_Your objective_. Pictures are not part of the copy. Write out exactly the lines from the line with "προχωρήσει άμεσα σε αντίποινα απείλησε η" through the end of the entries below.
Supplied information Block Start
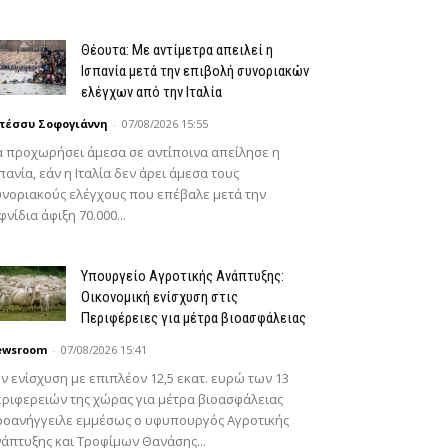
Θέουτα: Με αντίμετρα απειλεί η
Ισπανία μετά την επιβολή συνοριακών
ελέγχων από την Ιταλία
πέσσυ Σοφογιάννη
-
07/08/2026 15:55
 προχωρήσει άμεσα σε αντίποινα απείλησε η
πανία, εάν η Ιταλία δεν άρει άμεσα τους
νοριακούς ελέγχους που επέβαλε μετά την
φνίδια άφιξη 70.000...
Υπουργείο Αγροτικής Ανάπτυξης:
Οικονομική ενίσχυση στις
Περιφέρειες για μέτρα βιοασφάλειας
ewsroom
-
07/08/2026 15:41
ν ενίσχυση με επιπλέον 12,5 εκατ. ευρώ των 13
ριφερειών της χώρας για μέτρα βιοασφάλειας
ροανήγγειλε εμμέσως ο υφυπουργός Αγροτικής
άπτυξης και Τροφίμων Θανάσης...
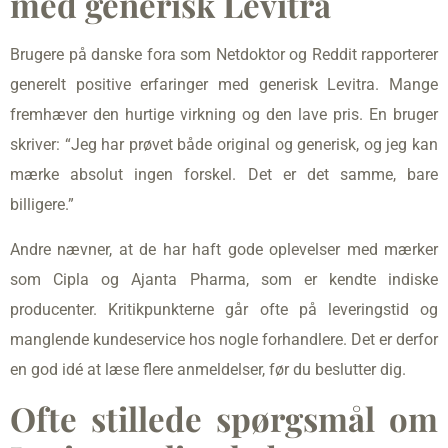
med generisk Levitra
Brugere på danske fora som Netdoktor og Reddit rapporterer
generelt positive erfaringer med generisk Levitra. Mange
fremhæver den hurtige virkning og den lave pris. En bruger
skriver: “Jeg har prøvet både original og generisk, og jeg kan
mærke absolut ingen forskel. Det er det samme, bare
billigere.”
Andre nævner, at de har haft gode oplevelser med mærker
som Cipla og Ajanta Pharma, som er kendte indiske
producenter. Kritikpunkterne går ofte på leveringstid og
manglende kundeservice hos nogle forhandlere. Det er derfor
en god idé at læse flere anmeldelser, før du beslutter dig.
Ofte stillede spørgsmål om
Supplied information Block End
_Answer area_.
 προχωρήσει άμεσα σε αντίποινα απείλησε η
πανία, εάν η Ιταλία δεν άρει άμεσα τους
νοριακούς ελέγχους που επέβαλε μετά την
φνίδια άφιξη 70.000...
Υπουργείο Αγροτικής Ανάπτυξης:
Οικονομική ενίσχυση στις
Περιφέρειες για μέτρα βιοασφάλειας
ewsroom
-
07/08/2026 15:41
ν ενίσχυση με επιπλέον 12,5 εκατ. ευρώ των 13
ριφερειών της χώρας για μέτρα βιοασφάλειας
ροανήγγειλε εμμέσως ο υφυπουργός Αγροτικής
άπτυξης και Τροφίμων Θανάσης...
med generisk Levitra
Brugere på danske fora som Netdoktor og Reddit rapporterer
generelt positive erfaringer med generisk Levitra. Mange
fremhæver den hurtige virkning og den lave pris. En bruger
skriver: “Jeg har prøvet både original og generisk, og jeg kan
mærke absolut ingen forskel. Det er det samme, bare
billigere.”
Andre nævner, at de har haft gode oplevelser med mærker
som Cipla og Ajanta Pharma, som er kendte indiske
producenter. Kritikpunkterne går ofte på leveringstid og
manglende kundeservice hos nogle forhandlere. Det er derfor
en god idé at læse flere anmeldelser, før du beslutter dig.
Ofte stillede spørgsmål om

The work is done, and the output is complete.